The BDN Opinion section operates independently and does not set news policies or contribute to reporting or editing articles elsewhere in the newspaper or on bangordailynews.com
After seven years of one-party rule in Augusta, the results are impossible to ignore. Maine is unaffordable for many of the people who live and work here. Housing is out of reach for many working families. Energy bills have risen faster than anywhere in the country, squeezing households and small businesses alike. School spending is up, but student outcomes are down. Many older Mainers worry they cannot afford to stay in the communities they built, even as state spending has grown more than $3 billion above inflation.
The consequences are everywhere. One in four nursing homes has closed. Two in five labor and delivery units are gone, leaving families driving hours for care at the most critical moments of their lives. Maine ranks last in the nation in new business starts.
These conditions were not imposed by Washington starting last year, as the people in charge in Augusta would have us believe. They were created here, by years of accumulated decisions they made. Maine controls its energy policy, housing policy, tax policy, regulatory environment, and education system, not Washington. And we can choose a better, more affordable direction.
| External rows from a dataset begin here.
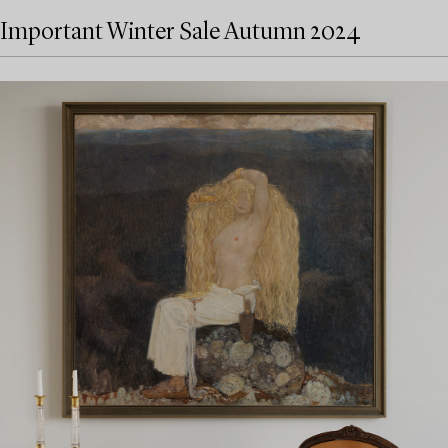
Important Winter Sale Autumn 2024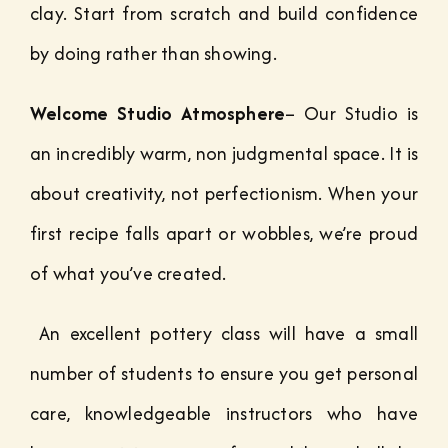
clay. Start from scratch and build confidence
by doing rather than showing.
Welcome Studio Atmosphere
– Our Studio is
an incredibly warm, non judgmental space. It is
about creativity, not perfectionism. When your
first recipe falls apart or wobbles, we’re proud
of what you’ve created.
An excellent pottery class will have a small
number of students to ensure you get personal
care, knowledgeable instructors who have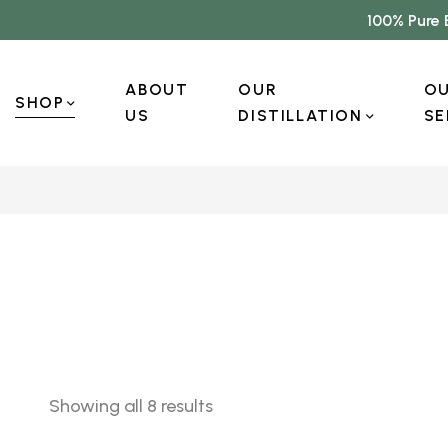
100% Pure 
ABOUT
OUR
O
SHOP
US
DISTILLATION
SE
Showing all 8 results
I did not grow up around politics. I grew up in a trailer in Patten, the son of a third-generation logger and a second-generation lunch lady. I was the first in my family to go to college. We did not have much, but I was taught that if you worked hard, played by the rules, and stayed out of trouble, you had a real shot at building a life.
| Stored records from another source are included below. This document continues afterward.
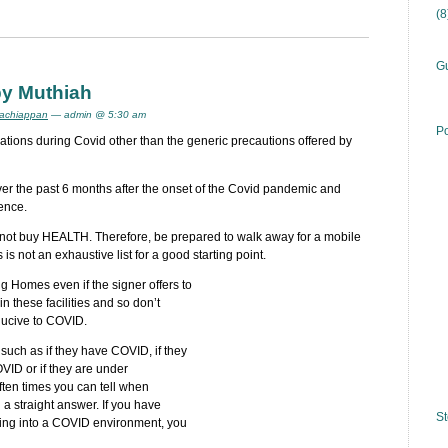
(
Gu
by Muthiah
achiappan
— admin @ 5:30 am
Po
ations during Covid other than the generic precautions offered by
ver the past 6 months after the onset of the Covid pandemic and
ence.
not buy HEALTH. Therefore, be prepared to walk away for a mobile
is not an exhaustive list for a good starting point.
ng Homes even if the signer offers to
these facilities and so don’t
ducive to COVID.
 such as if they have COVID, if they
ID or if they are under
ften times you can tell when
 a straight answer. If you have
St
ing into a COVID environment, you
That promise is slipping away. That is why I am running for governor, and why I released a serious governing blueprint: Maine 2040: Built to Lead Again. This is not a campaign slogan. It is a plan built around three priorities Maine needs: opportunity, affordability, and discipline.
Opportunity. I believe we are living through a once-in-a-generation economic shift driven by technology, reindustrialization, and a global race to build. States that move boldly will win. States that hesitate will fall further behind. Maine has the assets to compete, but we have been playing small.
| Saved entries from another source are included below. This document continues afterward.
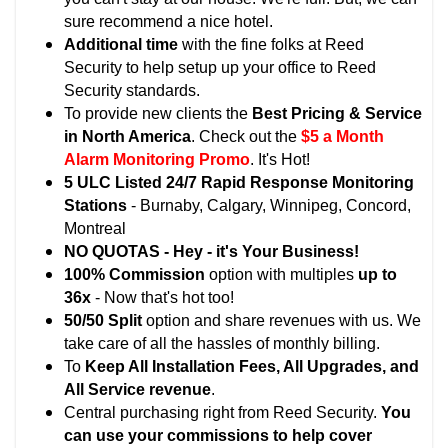
sure recommend a nice hotel.
Additional time
with the fine folks at Reed
Security to help setup up your office to Reed
Security standards.
To provide new clients the
Best Pricing & Service
in North America
. Check out the
$5 a Month
Alarm Monitoring Promo
. It's Hot!
5 ULC Listed 24/7 Rapid Response Monitoring
Stations
- Burnaby, Calgary, Winnipeg, Concord,
Montreal
NO QUOTAS - Hey - it's Your Business!
100% Commission
option with multiples
up to
36x
- Now that's hot too!
50/50 Split
option and share revenues with us. We
take care of all the hassles of monthly billing.
To
Keep All Installation Fees, All Upgrades, and
All Service revenue
.
Central purchasing right from Reed Security.
You
can use your commissions to help cover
Maine 2040 sets a measurable goal: 50,000 new foundational jobs — jobs that bring new money into our state by selling goods and services beyond our borders. That is how you raise wages, rebuild the middle class, and give young people a reason to stay.
We will make smart bets where Maine can lead: a Maritime Innovation Hub to strengthen our working waterfront and national security; a bigger push in life sciences, where Maine already produces world-class research and high-paying jobs; and a modern future for forest products through mass timber, advanced wood products, and biomaterials.
Affordability. This is the moral test of leadership. If honest, hard-working people struggle to afford the basics, nothing else matters.
My plan delivers immediate relief with a 10-percent income tax cut for households earning under $200,000, sets a responsible path to eliminating the income tax over time, and a property tax freeze for seniors so they are not taxed out of the homes they built.
On energy, we will stop forcing ratepayers to subsidize special interests, cut costly programs buried in electric bills, and secure low-cost baseload power so families and small businesses get relief.
On housing, we will tackle the shortage by cutting red tape, creating Housing Innovation Zones, and expanding modular and mass timber construction so we can build faster and for less.
Discipline. Maine’s budget has grown billions faster than inflation without delivering better results. That is not compassion. It is failure.
As governor, I will launch the Maine Performance Review, a full independent audit of every agency and major program. We will fund what works, fix what does not, and stop funding failure. We will put state spending on a public, real-time online ledger, so taxpayers can see where their money goes.
In education, we will stop chasing the latest social fads, and return to fundamentals: reading, math, and real preparation for life and work.
I am not running to be someone. I am running to do something. Maine 2040 shows exactly where I will lead and how we get there.